At the end of the High Street, the Celtic cross is thickly coated with snow. When I stare upwards, wondering where bumblebees go in winter, snowflakes fall cold and wet into my open mouth. In summer the Celtic cross swarms with bees and the man from the Council has to come regularly to take them away into the countryside where they belong. Maybe they were wasps? I never knew the difference. The townspeople claimed when Saint Brigid stopped on her way to the Aran Islands aeons ago, she was hungry and the bees made honey for her. Right there on that very spot where the Celtic cross is now. It was a local miracle for sure. My daddy believed every town should have one.

We laugh the afternoon away in my best friend's house. All my school pals are there - Grace Brennan, Sarah Foley, Fidelma Quinlan, Patricia Tierney and Melanie Ferguson. All of them old now, or gone to their reward. We laugh the hours away, oblivious to time passing, ignorant of our uncertain futures waiting up ahead.

Holly and ivy, fairy lights and a huge log fire. Food and fun on Christmas Eve. Who could ask for anything more? And when the party ends, my sister and I trundle home and sleep an hour while mamma sits in the kitchen, her mouth open, snores slithering from her blurred lips, the meal she's laboured over all afternoon bubbling on the stove.

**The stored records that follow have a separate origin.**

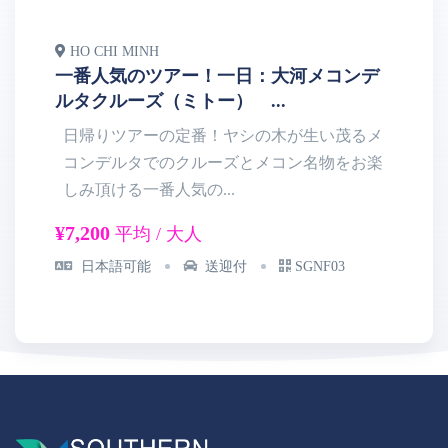
HO CHI MINH
H
一番人気のツアー！一日：大河メコンデ
ツ
ルタクルーズ（ミトー） ...
地
日帰りツアーの定番！ヤシの木が生い茂るメ
コンデルタでのクルーズとメコン名物をお楽
しみ頂ける一番人気の...
を
¥7,200
¥1
平均 / 大人
日本語可能
送迎付
SGNF03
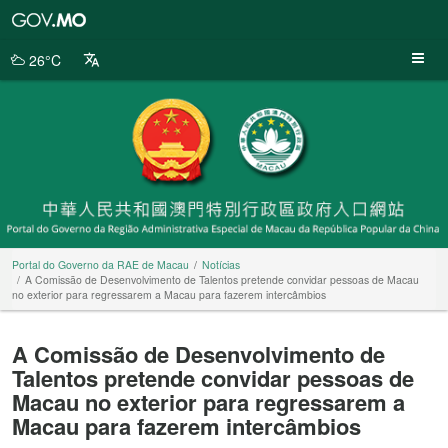
Portal
do
Governo
26°C
da
RAE
de
Macau
Portal do Governo da RAE de Macau
Notícias
A Comissão de Desenvolvimento de Talentos pretende convidar pessoas de Macau
no exterior para regressarem a Macau para fazerem intercâmbios
A Comissão de Desenvolvimento de
Talentos pretende convidar pessoas de
Macau no exterior para regressarem a
Macau para fazerem intercâmbios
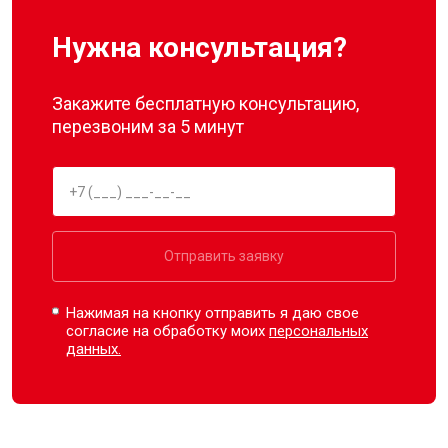
Нужна консультация?
Закажите бесплатную консультацию,
перезвоним за 5 минут
Отправить заявку
Нажимая на кнопку отправить я даю свое
согласие на обработку моих
персональных
данных.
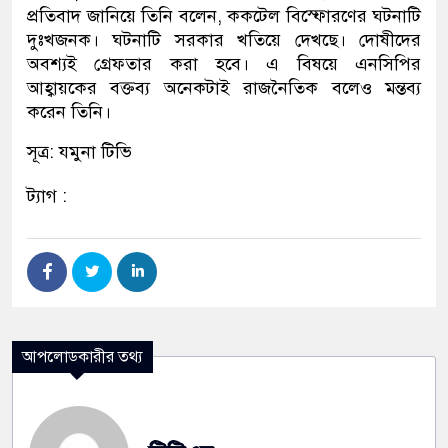
প্রতিবাদ জানিয়ে তিনি বলেন, ককটেল বিস্ফোরণের ঘটনাটি
দুঃখজনক। ঘটনাটি সরকার খতিয়ে দেখছে। দোষীদের
অবশ্যই গ্রেফতার করা হবে। এ বিষয়ে এনসিপির
আহ্বায়কের বক্তব্য অনেকটাই রাজনৈতিক বলেও মন্তব্য
করেন তিনি।
সূত্র: যমুনা টিভি
ট্যাগ :
আপলোডকারীর তথ্য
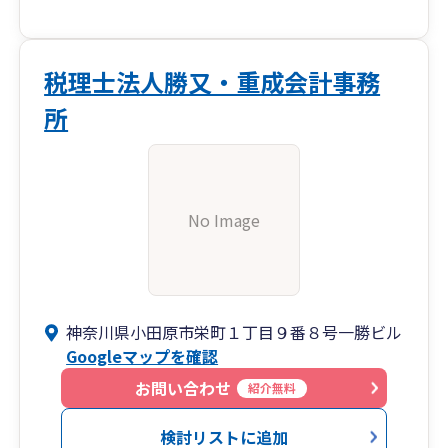
税理士法人勝又・重成会計事務
所
No Image
神奈川県小田原市栄町１丁目９番８号一勝ビル
Googleマップを確認
お問い合わせ
紹介無料
検討リストに追加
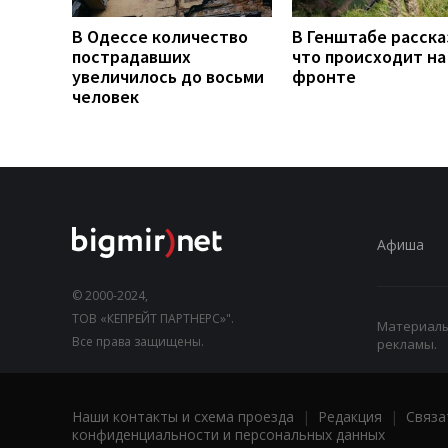
В Одессе количество
В Генштабе расска
пострадавших
что происходит на
увеличилось до восьми
фронте
человек
Афиша
© 2000-2024,
ТОВ «КЕПРЕЙТ ПАРТНЕРС»".
Материалы,
Все права защищены.
рекламы.
Наши контакты и схема проезда
|
Редакция
|
Связа
конфиденциальности и персональных данных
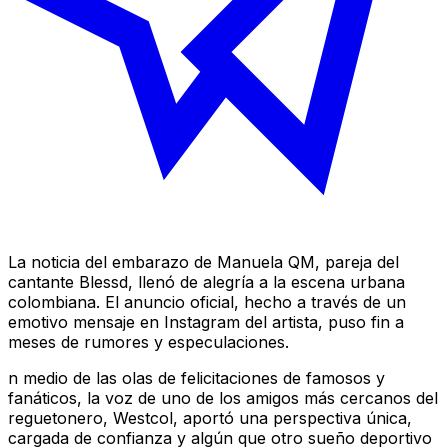
La noticia del embarazo de Manuela QM, pareja del
cantante Blessd, llenó de alegría a la escena urbana
colombiana. El anuncio oficial, hecho a través de un
emotivo mensaje en Instagram del artista, puso fin a
meses de rumores y especulaciones.
n medio de las olas de felicitaciones de famosos y
fanáticos, la voz de uno de los amigos más cercanos del
reguetonero, Westcol, aportó una perspectiva única,
cargada de confianza y algún que otro sueño deportivo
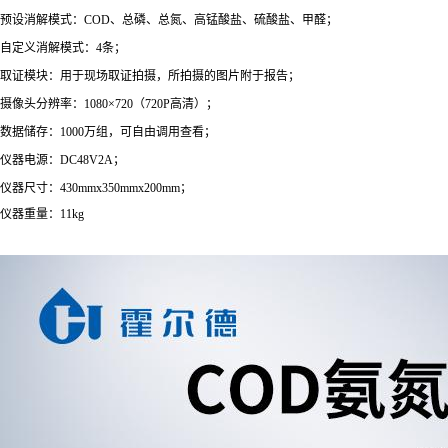
预设消解模式：COD、总磷、总氮、高锰酸盐、硫酸盐、甲醛；
自定义消解模式：4条；
取证模块：用于现场取证拍摄，所拍摄的图片附于报告；
摄像头分辨率：1080×720（720P高清）；
数据储存：1000万组，可自由调用查看；
仪器电源：DC48V2A；
仪器尺寸：430mmx350mmx200mm；
仪器重量：11kg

Daddy finishes work early and after big tea, he slips away to visit friends and have a drink. Mamma's in the kitchen talking to the District Nurse, just passing and popped in to say hello. Sipping sherry and talking of the past while Mary and I sit warmly by the fire telling ghost stories.
Logs crackling, cards on the mantle, our Christmas tree in a corner, blinking lights, the windows reflecting the room's cosy brightness. Mary's falling fingers impersonate the snow, she pouts her lips and makes the sound of the wind - Wheeeew Woooooo - creepy and eerie the way wind should be in a Christmas Eve tale.

And later, after saying my bedside prayers, I lie in bed with the warmth growing around me, busily thinking about Santa Claus on his way from the North Pole. Sleighbells, reindeers, sacks of presents for me, for Mary - for everybody. I wonder if he stops in Dublin first? Everybody seems to know. I will eventually. Stop and never return. 'Goodnight,' my sister calls dreamily from the bed nearby. 'Goodnight and Happy Christmas,' I say, settling snugly under the blankets, my excitement finally surrendering to sleep. I fall into a dream, while all around, the towns and villages of Galway sleep and the great silence of Christmas Eve descends, like a benediction over the dreaming landscape.

While I dream of the past and the snows of yesteryear, and afternoons white with Christmas, as I walk into town, hand in hand with my little sister, Mary.